Diese „feste Überzeugung“ mag dem, der die Überzeugung hegt, als ein ganz und gar körperlicher Zustand erscheinen. Doch das macht sie nicht weniger mental oder irrig. Und solche Überzeugungen, wie „fest“ sie auch sein mögen, werden von der Wahrheit aufgelöst, eben weil sie mental und irrig sind. Wenn wir also vorübergehend von der Wirklichkeit und Notwendigkeit einer Krankheit überzeugt gewesen sind und allein aufgrund dieser Überzeugungen leiden, können wir unsere Überzeugungen aufgeben.
Wir stellen in der Tat fest, daß die falsche Überzeugungen, wir seien ein für Krankheiten anfälliger Sterblicher, eins der Dinge ist, die wir im Verlauf der christlichen Wiedergeburt aufgeben müssen. Wenn wir dem Christus, der Tätigkeit der Wahrheit, Raum geben, erlangen wir die heilende Gewißheit, daß dieses Bild von einem sterblichen und der Krankheit unterworfenen Menschen niemals auch nur vorübergehend ein Teil der Wahrheit — niemals ein tatsächlicher körperlicher Zustand, sondern lediglich eine mentale Täuschung gewesen ist.
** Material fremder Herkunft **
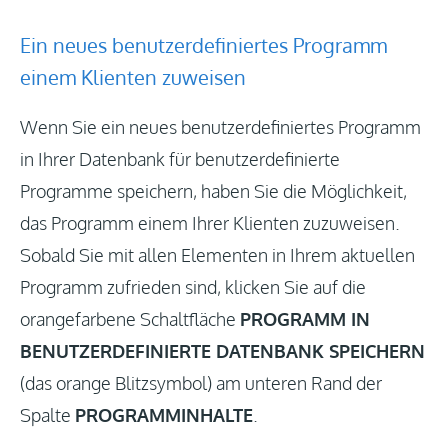
Ein neues benutzerdefiniertes Programm
einem Klienten zuweisen
Wenn Sie ein neues benutzerdefiniertes Programm
in Ihrer Datenbank für benutzerdefinierte
Programme speichern, haben Sie die Möglichkeit,
das Programm einem Ihrer Klienten zuzuweisen.
Sobald Sie mit allen Elementen in Ihrem aktuellen
Programm zufrieden sind, klicken Sie auf die
orangefarbene Schaltfläche
PROGRAMM IN
BENUTZERDEFINIERTE DATENBANK SPEICHERN
(das orange Blitzsymbol) am unteren Rand der
Spalte
PROGRAMMINHALTE
.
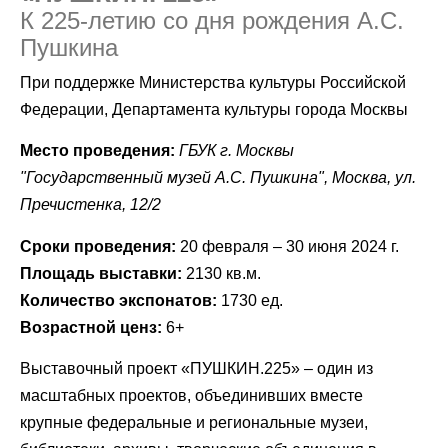
К 225-летию со дня рождения А.С.
Пушкина
При поддержке Министерства культуры Российской
Федерации, Департамента культуры города Москвы
Место проведения:
ГБУК г. Москвы
"Государственный музей А.С. Пушкина", Москва, ул.
Пречистенка, 12/2
Сроки проведения:
20 февраля – 30 июня 2024 г.
Площадь выставки:
2130 кв.м.
Количество экспонатов:
1730 ед.
Возрастной ценз:
6+
Выставочный проект «ПУШКИН.225» – один из
масштабных проектов, объединивших вместе
крупные федеральные и региональные музеи,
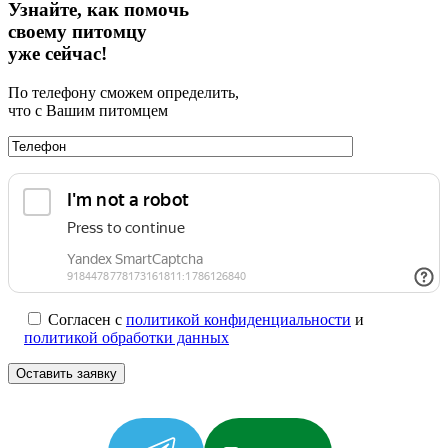
Узнайте, как помочь
своему питомцу
уже сейчас!
По телефону сможем определить,
что с Вашим питомцем
Согласен с
политикой конфиденциальности
и
политикой обработки данных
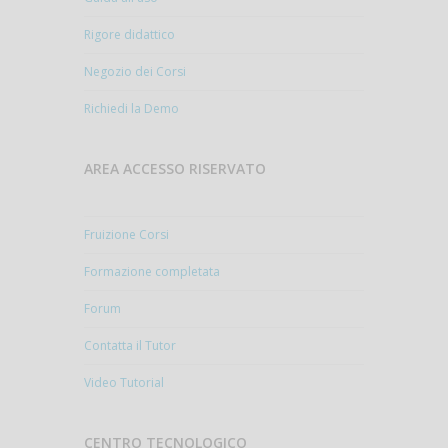
Rigore didattico
Negozio dei Corsi
Richiedi la Demo
AREA ACCESSO RISERVATO
Fruizione Corsi
Formazione completata
Forum
Contatta il Tutor
Video Tutorial
CENTRO TECNOLOGICO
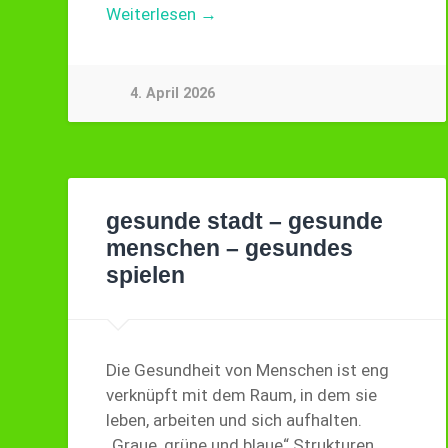
Weiterlesen →
4. April 2026
gesunde stadt – gesunde
menschen – gesundes
spielen
Die Gesundheit von Menschen ist eng
verknüpft mit dem Raum, in dem sie
leben, arbeiten und sich aufhalten.
„Graue, grüne und blaue“ Strukturen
Diese Erkenntnis wirkt außerordentlich befreiend. Sie hilft uns, eine weitere entscheidende Tatsache zu verstehen, nämlich daß Krankheit, gleich welcher Art und Beschreibung, nicht wirklich zu uns und unserem Wesen gehört.
Ebensowenig wie Muschelbesatz Teil eines Schiffes oder ein Lacküberzug Teil eines Gemäldes ist, ist der uns aufgezwungene Glaube, daß wir für Krankheiten anfällige Sterbliche seien, nie wirklich ein Teil von uns oder unserer Erfahrung. Ganz gleich, wie sehr eine Kranskheit physisch augenscheinlich zu sein scheint, sie hat keine Macht über uns, es sei denn, wir hegen die Annahme, die das Problem hervorruft und die allein das Problem ausmacht.
Ja, Krankheit ist ein Bestandteil des ganzen Sammelsuriums von Annahmen, daß Leben und Intelligenz in der Materie und von Gott getrennt seien. Aber wer oder was behauptet denn, daß wir Teil dieser Annahme sein müßten? Wenn wir wirklich Gott gehorchen und der Forderung des ersten Gebots nachkommen, nur einen Gott zu haben — den einen Gott, der unendlicher Geist und unendliches Leben ist —, sind wir nicht Teil dieser Annahme, sondern getrennt von ihr.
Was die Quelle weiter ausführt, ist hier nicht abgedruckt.